1. Peaceful picketing carried on in a location open generally to the public is, absent other factors involving the purpose or the manner of the picketing, protected by the First Amendment. Pp. 391 U. S. 313-315.

2. Although there may be regulation of the manner in which handbilling, or picketing, is carried out, that does not mean that either can be barred under all circumstances on publicly owned property simply by recourse to traditional concepts of property law concerning the incidents of ownership of real property. Pp. 391 U. S. 315-316.

3. Since the shopping center serves as the community business block "and is freely accessible and open to the people in the area and those passing through," Marsh v. Alabama, 326 U. S. 501, 326 U. S. 508, the State may not delegate the power, through the use of trespass laws, wholly to exclude those members of the public wishing to exercise their First Amendment rights on the premises in a manner

Page 391 U. S. 309

and for a purpose generally consonant with the use to which the property is actually put. Pp. 391 U. S. 316-325.

425 Pa. 382, 227 A.2d 874, reversed and remanded.

Primary Holding
A business in a privately owned shopping center cannot prevent labor picketing in its surroundings.
A shopping center complex that was owned by Logan Valley Plaza contained a supermarket operated by Weis Markets.
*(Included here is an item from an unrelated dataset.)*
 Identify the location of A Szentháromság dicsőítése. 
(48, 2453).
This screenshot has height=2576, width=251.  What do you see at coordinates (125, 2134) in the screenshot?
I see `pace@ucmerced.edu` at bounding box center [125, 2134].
This supermarket was picketed by members of the Amalgamated Food Employees Union, who limited their activities to the parcel pickup zone near the covered porch in front of its building, as well as the adjacent area of the parking lot. Although some congestion in the parcel pickup area resulted occasionally, the picketing unfolded largely uneventfully.

However, a Pennsylvania state court issued an injunction against picketing and trespassing in and around the Weis store and parcel pickup area, as well as the adjacent parking lot. While this essentially was a blanket prohibition against picketing in the shopping center, the court justified its reasoning on the grounds that the injunction was needed to protect the shopping center's property rights and that the picketing was intended to coerce Weis into allowing its employees to join a union, which was an illegal objective. The Pennsylvania Supreme Court affirmed the injunction onthe sole basis that the picketers were trespassing on private property. They brought an appeal under the First Amendment.
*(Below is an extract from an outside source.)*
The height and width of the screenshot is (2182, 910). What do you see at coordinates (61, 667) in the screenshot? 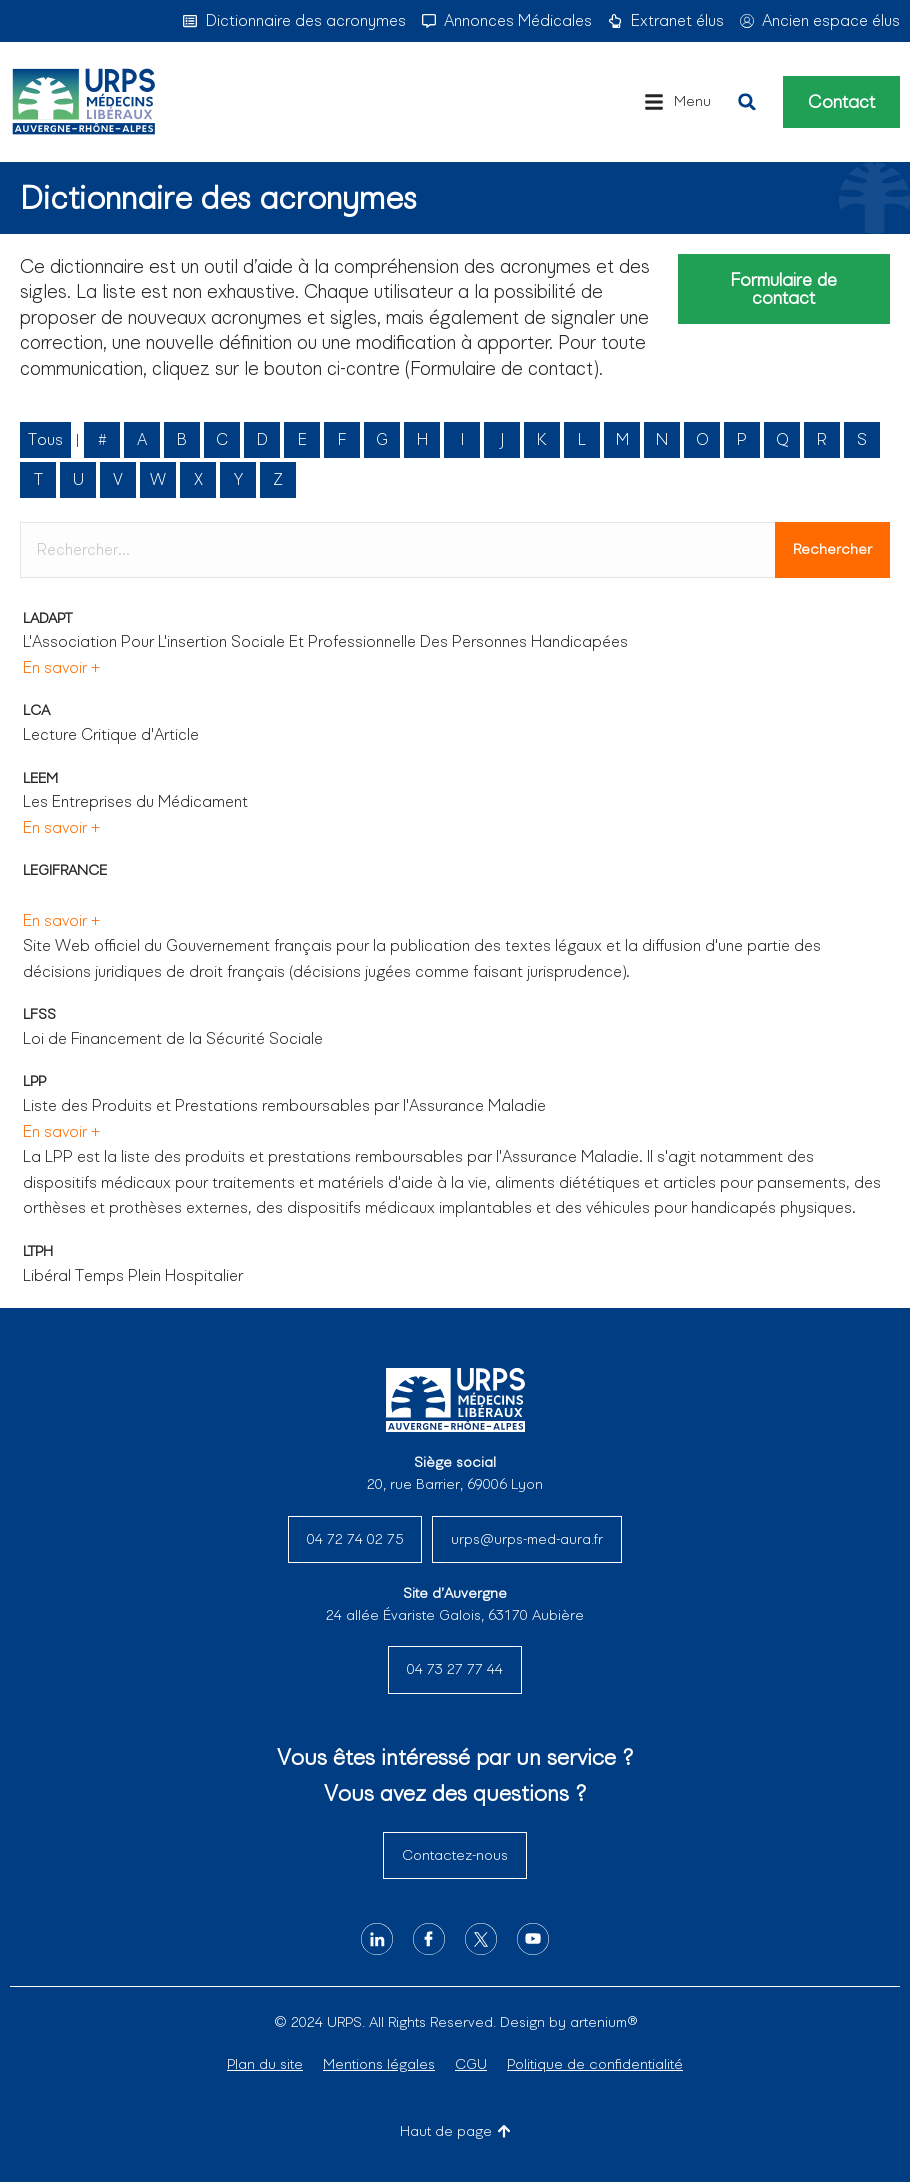 I see `En savoir +` at bounding box center [61, 667].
  • Thurgood Marshall (Author)
  • Earl Warren
  • John Marshall Harlan II
  • William Joseph Brennan, Jr.
  • Potter Stewart
  • Abe Fortas

The First Amendment clearly permits this type of picketing in a public location, so the only remaining inquiry is whether it permits this type of picketing on private property. The shopping center resembles the business block in Marsh v. Alabama (1946), which was found to be a quasi-public location for First Amendment purposes. It is a collection of community businesses that is open to the public, so members of the public may not be barred from exercising their First Amendment rights there in a way that is consistent with the use of the property. This does not mean that the shopping center and the state cannot impose reasonable regulations on how First Amendment rights are exercised in the area.


  • William Orville Douglas (Author)


  • Byron Raymond White (Author)


  • Hugo Lafayette Black (Author)

Case Commentary

The First Amendment now clearly applies to protect peaceful demonstrations in shopping centers or other venues that are privately controlled but open to the public. This case has implications for property law, since it implies that an owner can implicitly lose rights by choosing to open property for public use.